Fondamentalement, nous demandons que les animaux soient assommés ou étourdis avant d'être égorgés de façon rituelle. A défaut, nous souhaitons que l'étiquetage des viandes soit plus précis sur le mode d'abattage. Je signale que nos adhérents souhaitent savoir de quels abattoirs proviennent l'animal qu'ils consomment.
Notre refus éthique de la souffrance animale sous-tend notre position. Or aujourd'hui, non seulement l'abattage rituel est toléré mais encore, pour des raisons de rentabilité économique, les quartiers de viande issus d'abattage rituel sont recyclés dans le commerce non rituel. Au total, nous mangeons à notre insu des animaux abattus dans la douleur tout en étant contraints de financer l'extension d'un processus que nous désapprouvons. Certains éleveurs sont d'ailleurs prêts à s'adresser à des abattoirs éloignés pour que leurs animaux soient abattus dans des conditions convenables mais ils ne le peuvent pas toujours. Il serait plus juste et plus logique que ceux qui souhaitent consommer des viandes issues d'abattage rituel acceptent de payer plus cher pour satisfaire leurs exigences. Les défenseurs des animaux ont accepté un supplément de prix pour les oeufs à condition que les volailles soient élevées en plein air. Alors que des dérogations à l'abattage classique ont été demandées et obtenues, il nous parait contestable et peu démocratique de ne pas informer les citoyens des conséquences qui en résultent, c'est-à-dire de la mise en vente dans le circuit classique de viandes issues d'un abattage dérogatoire. Les consommateurs de viande halal ou casher ne peuvent pas être les seuls correctement informés du mode d'abattage.
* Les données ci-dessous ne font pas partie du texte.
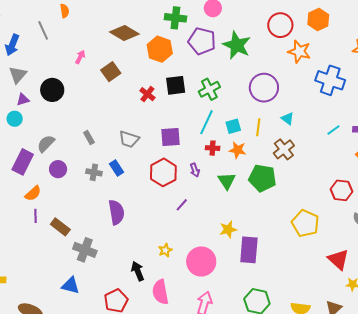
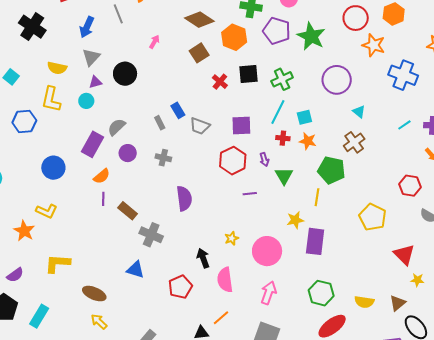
brown square: (111, 72) -> (199, 53), moved
yellow line: (258, 127) -> (317, 197), moved
blue rectangle: (117, 168) -> (178, 110), moved
green triangle: (227, 181) -> (284, 176), moved
purple line: (182, 205) -> (250, 194), turned 40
N'étant pas habilités à contrôler les abattoirs, nous ne sommes pas en mesure de déclencher des procédures judiciaires contre les abattoirs : c'est du ressort de l'OEuvre d'Assistance aux Bêtes d'Abattoirs (OABA).
A notre connaissance, il n'existe pas d'instrument de mesure de la souffrance animale mais les observations de bon sens suffisent à en démontrer l'existence.
En conclusion, nous demandons que l'État veille à l'application des normes relatives au respect de l'animal, et en particulier de l'article L. 214-1 du code rural et de la pêche maritime. La confiance du consommateur repose sur l'efficacité des contrôles dans ce domaine et sur l'instauration d'un système d'information fiable accessible à tous les acteurs.
Il faut veiller à ne pas multiplier les dérogations. Nous dénonçons les dérogations en cascade qui, au départ, ne concernent qu'un petit nombre de cas, comme l'illustre l'exemple de la tauromachie où on autorise la consommation de viande tuée dans les arènes au titre de la dérogation relative à l'abattage d'urgence.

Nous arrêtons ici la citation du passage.